Each ganglion cell responds to changes in light intensity over a limited area of the retina, rather than to a stationary light stimulus. This limited area is called the receptive field of the cell and corresponds to the group of photoreceptors that has synaptic connections with that particular ganglion cell. Ganglion cells are usually spontaneously active. Approximately half of the ganglion cells in the retina respond with a decrease in firing of their impulses when the periphery of their receptive field is stimulated by light, and increase their firing rate when the centre of the receptive field is lit up (the ON-centre cells); the other half increase their firing rate when the periphery is illuminated and decrease their firing rate when the central receptors are stimulated (the OFF-centre cells). This allows the output of the retina to signal the relative brightness and darkness of each area being stimulated within the visual field.
The ganglion cells are further subdivided into two main groups: P cells and M cells. P cells receive the central parts of their receptive fields from one or possibly two (but never all three) types of colour-specific cone, whereas M cells receive inputs from all types of cone. M cells are therefore not colour selective, but sensitive to contrast and movement of images on the retina. The division of P and M cells appears to be maintained throughout the visual pathway and they are involved in visual perception.

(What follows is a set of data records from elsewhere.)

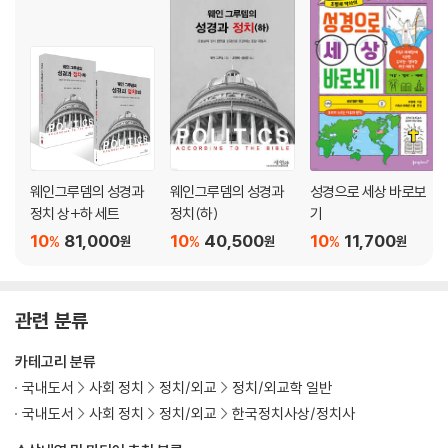
웨인그루뎀의 성경과
웨인그루뎀의 성경과
성경으로 세상 바로보
정치 상+하 세트
정치(하)
기
10
81,000
10
40,500
10
11,700
%
%
%
원
원
원
관련 분류
카테고리 분류
국내도서
사회 정치
정치/외교
정치/외교학 일반
국내도서
사회 정치
정치/외교
한국정치사상/정치사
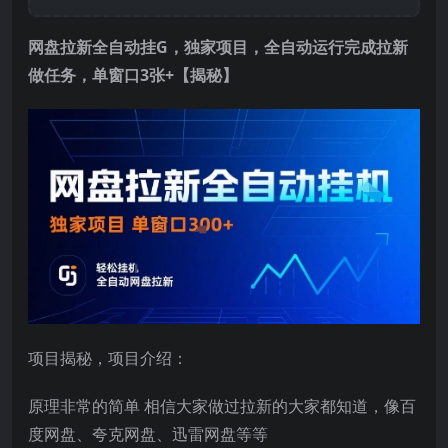
网盘拉新全自动挂G，独家项目，全自动运行完成拉新
做任务，单窗口3张+【揭秘】
项目揭秘，项目介绍：
原理非常的简单 相信大家做过拉新的大家都知道，像百
度网盘、夸克网盘、迅雷网盘等等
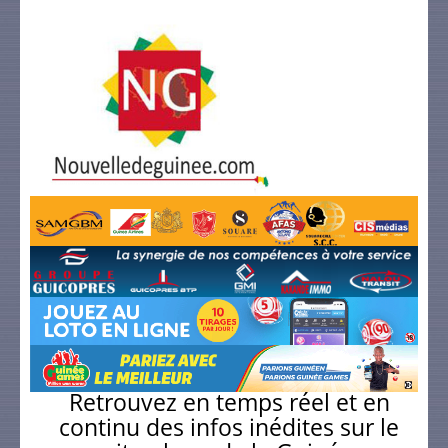
Retrouvez en temps réel et en
continu des infos inédites sur le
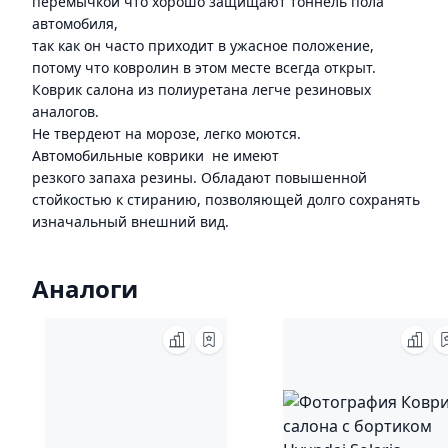
перемычкой что хорошо защищают тоннель пола
автомобиля,
так как он часто приходит в ужасное положение,
потому что ковролин в этом месте всегда открыт.
Коврик салона из полиуретана легче резиновых
аналогов.
Не твердеют на морозе, легко моются.
Автомобильные коврики не имеют
резкого запаха резины. Обладают повышенной
стойкостью к стиранию, позволяющей долго сохранять
изначальный внешний вид.
Аналоги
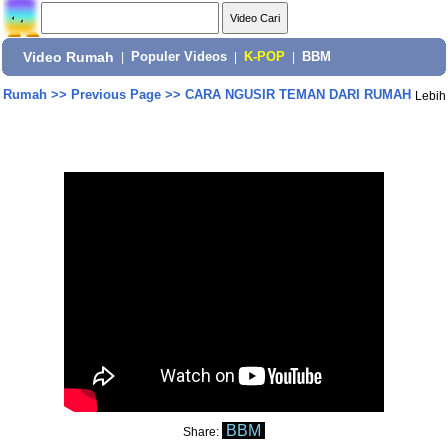
Video Rumah
|
Populer Videos
|
K-POP
|
BBM
Rumah
>>
Previous Page
>>
CARA NGUSIR TEMAN DARI RUMAH
Lebih
BBM
Share:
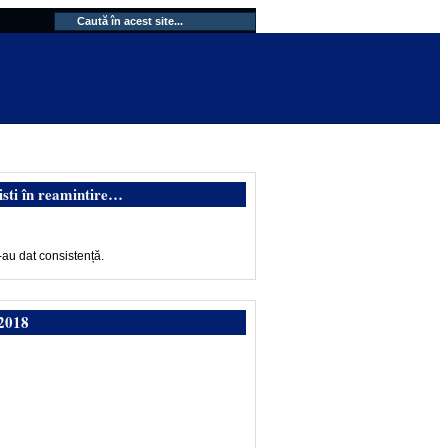
isti în reamintire…
-au dat consistență.
2018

The optic nerves from the two eyes join at the base of the skull at a structure called the optic chiasma (Fig. 57b). Approximately half of each of the optic nerve fibres cross over to the contralateral side; the other half remain on the ipsilateral side and are joined by axons crossing from the other side. The axons of the ganglion cells from the temporal region of the retina of the left eye and the nasal region of the retina of the right eye proceed into the left optic tract, whereas the axons from the ganglion cells in the nasal part of the left eye and the temporal part of the right eye form the right optic tract. The neurones that make up the optic tract connect to the first relay stations in the pathway: the lateral geniculate bodies, the superior colliculus and the pretectal nucleus of the brain stem. Those fibres that synapse in the superior colliculus and the pretectal nucleus are involved in visual reflexes and orientating responses. A small number of fibres also branch off at this point to synapse in the suprachiasmatic nucleus, which is concerned with the body clock and circadian rhythms within the body. However, the bulk of the neurones reach the lateral genicu- late nucleus in the thalamus. Each nucleus contains six cellular layers and the information from the two eyes remains separate, each group of fibres synapsing in three of the layers. The M ganglion cells terminate in the lower two layers (called magnocellular because the cells are relatively large in these layers). Cells in the magnocellular layers are sensitive to contrast and motion, but not colour. The P ganglion cells synapse in the upper four layers of the lateral geniculate nucleus (two for each eye), called the parvocellular layers. These layers contain relatively small cells which transmit information about colour and fine detail. The fibres from the lateral geniculate nucleus fan backwards and upwards in a bundle (called the optic radiation) through the parietal and temporal lobes to an area of the cerebral cortex called the primary visual cortex. Each cortical cell receives inputs from a limited number of cells in the lateral geniculate nucleus, and therefore has its own receptive field or patch of retina to which it responds.